Yes, there are a number of numerical techniques for determining the root, including the Fixed-Point Iteration Method, Secant Method, and Newton-Raphson Method. The type of function and the particular requirements of the situation determine which approach is best.

Q) What are the advantages of the Bisection Method?

Robustness:

 If the beginning interval is selected appropriately, it discovers a root with high reliability.

Simplicity:

 It’s simple to comprehend and apply this strategy.

Guaranteed Convergence:

 If a root exists within the first interval, convergence to it is assured.

Q) What are the limitations of the Bisection Method?

Slow Convergence:

The number of valid digits almost doubles with each iteration due to linear convergence.

Interval Selection:

Requires estimation of the interval containing the root, which may not always be known precisely, or prior knowledge of the interval.

Q) In what fields is the Bisection Method commonly used?

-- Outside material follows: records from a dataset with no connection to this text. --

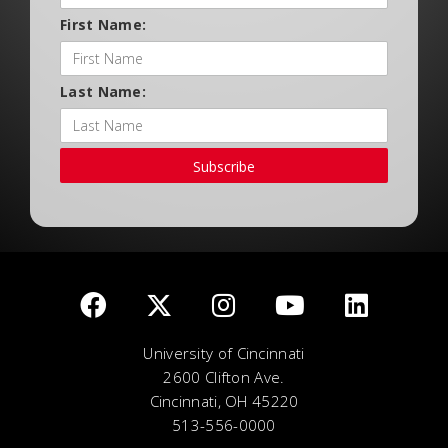
First Name:
Last Name:
Subscribe
University of Cincinnati
2600 Clifton Ave.
Cincinnati, OH 45220
513-556-0000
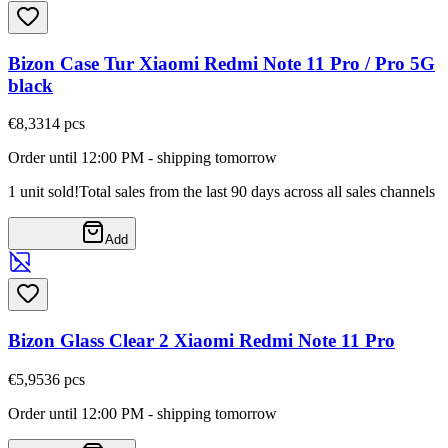
Bizon Case Tur Xiaomi Redmi Note 11 Pro / Pro 5G
black
€8,33
14
pcs
Order until 12:00 PM - shipping tomorrow
1 unit sold!
Total sales from the last 90 days across all sales channels
Add
Bizon Glass Clear 2 Xiaomi Redmi Note 11 Pro
€5,95
36
pcs
Order until 12:00 PM - shipping tomorrow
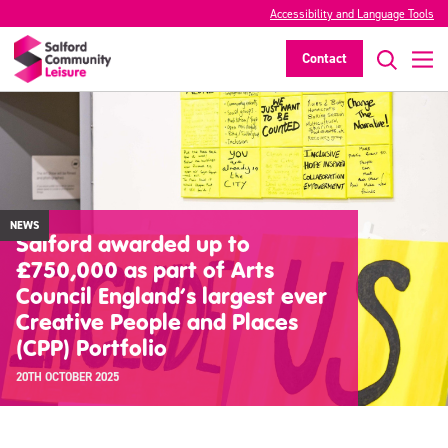
Accessibility and Language Tools
Contact
NEWS
Salford awarded up to
£750,000 as part of Arts
Council England’s largest ever
Creative People and Places
(CPP) Portfolio
20TH OCTOBER 2025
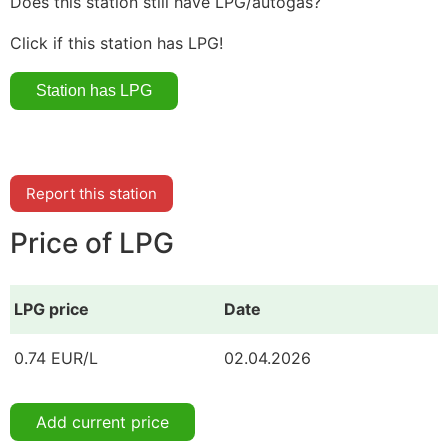
Does this station still have LPG/autogas?
Click if this station has LPG!
Report this station
Price of LPG
LPG price
Date
0.74 EUR/L
02.04.2026
Add current price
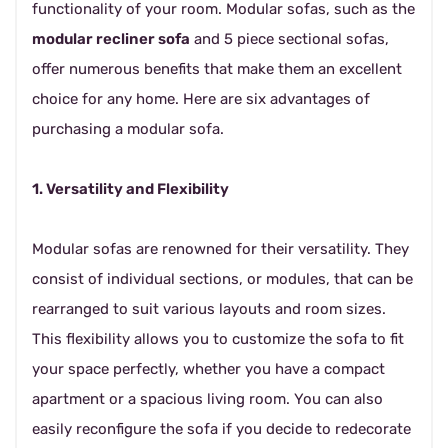
functionality of your room. Modular sofas, such as the
modular recliner sofa
and 5 piece sectional sofas,
offer numerous benefits that make them an excellent
choice for any home. Here are six advantages of
purchasing a modular sofa.
1. Versatility and Flexibility
Modular sofas are renowned for their versatility. They
consist of individual sections, or modules, that can be
rearranged to suit various layouts and room sizes.
This flexibility allows you to customize the sofa to fit
your space perfectly, whether you have a compact
apartment or a spacious living room. You can also
easily reconfigure the sofa if you decide to redecorate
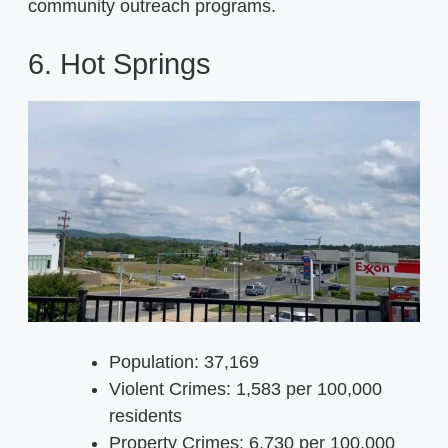
community outreach programs.
6. Hot Springs
Population: 37,169
Violent Crimes: 1,583 per 100,000
residents
Property Crimes: 6,730 per 100,000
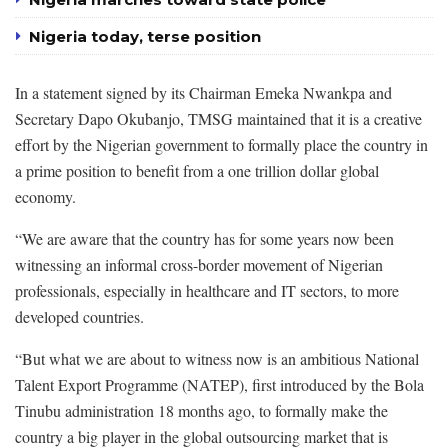
Nigeria today, terse position
In a statement signed by its Chairman Emeka Nwankpa and
Secretary Dapo Okubanjo, TMSG maintained that it is a creative
effort by the Nigerian government to formally place the country in
a prime position to benefit from a one trillion dollar global
economy.
“We are aware that the country has for some years now been
witnessing an informal cross-border movement of Nigerian
professionals, especially in healthcare and IT sectors, to more
developed countries.
“But what we are about to witness now is an ambitious National
Talent Export Programme (NATEP), first introduced by the Bola
Tinubu administration 18 months ago, to formally make the
country a big player in the global outsourcing market that is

Applications of the Bisection Method can be found in many domains, including computer science (algorithms and computational geometry), physics (solving equations of motion), engineering (structural analysis), and finance (option pricing models).

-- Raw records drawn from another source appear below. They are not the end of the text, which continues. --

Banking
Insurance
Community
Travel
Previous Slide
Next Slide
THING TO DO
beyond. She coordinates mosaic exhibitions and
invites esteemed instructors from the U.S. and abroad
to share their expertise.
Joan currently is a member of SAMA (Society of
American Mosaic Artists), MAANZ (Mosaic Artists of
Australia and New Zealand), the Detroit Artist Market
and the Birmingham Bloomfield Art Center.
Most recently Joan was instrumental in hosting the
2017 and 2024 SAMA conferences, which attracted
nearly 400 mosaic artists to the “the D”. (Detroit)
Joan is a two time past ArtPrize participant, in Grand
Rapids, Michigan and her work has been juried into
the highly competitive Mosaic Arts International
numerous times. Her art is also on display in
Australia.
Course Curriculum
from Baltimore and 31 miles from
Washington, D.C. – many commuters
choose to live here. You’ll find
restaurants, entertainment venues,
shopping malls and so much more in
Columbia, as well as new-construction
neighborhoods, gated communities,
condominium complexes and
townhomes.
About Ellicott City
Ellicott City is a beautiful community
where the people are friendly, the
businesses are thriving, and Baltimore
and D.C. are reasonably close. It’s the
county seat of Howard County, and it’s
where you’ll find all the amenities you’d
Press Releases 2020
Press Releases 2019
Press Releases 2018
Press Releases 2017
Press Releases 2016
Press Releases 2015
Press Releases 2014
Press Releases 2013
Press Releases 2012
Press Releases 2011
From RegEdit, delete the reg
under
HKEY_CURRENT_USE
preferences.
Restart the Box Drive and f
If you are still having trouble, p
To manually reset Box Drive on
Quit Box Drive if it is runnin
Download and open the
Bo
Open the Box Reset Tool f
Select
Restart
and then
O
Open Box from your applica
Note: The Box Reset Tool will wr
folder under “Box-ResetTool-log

Q) How accurate is the Bisection Method compared to other numerical methods?

When compared to quadratic convergence methods such as Newton-Raphson, the Bisection Method is often less efficient in terms of convergence rate. But because it is easier to use and more reliable, it can be applied to some kinds of situations where simplicity and guaranteed convergence are important.

Q) Can the Bisection Method be used for non-linear equations?

If the function is continuous and changes sign throughout the starting interval [a,b] and is continuous, then the Bisection Method can be applied to discover the roots of non-linear equations. It doesn’t need a linear function to work.

Q) How do I determine the initial interval [a, b]for the Bisection Method?

Usually, you look for locations where the function changes sign in order to establish the beginning interval [a,b] for the Bisection Method. This is frequently accomplished by looking at the function’s graph or making educated estimates based on past understanding of the issue.

Q) What happens if the function does not change sign over the interval [a, b]?

The Bisection Method cannot ensure that a root exists inside the interval [a,b] if the function 𝑓(𝑥) f(x) does not change sign over that interval. In certain situations, you might have to select a different starting interval at which the function changes sign.

Q) How do I know when to stop iterating in the Bisection Method?

When the length of the current interval [a,b] in the Bisection Method is less than a predetermined tolerance , which indicates that the root has been properly approached, you can cease iterating. Generally, a criterion such as ∿𝑏−𝑎∣ <𝜖 ∣b−a∿<ϵ can be employed to ascertain when to cease.

Q) Is the Bisection Method always stable and reliable?

Indeed, when used properly, the Bisection Method is regarded as stable and dependable. If the function is continuous within the starting interval and changes sign over it, then convergence to a root is guarantee.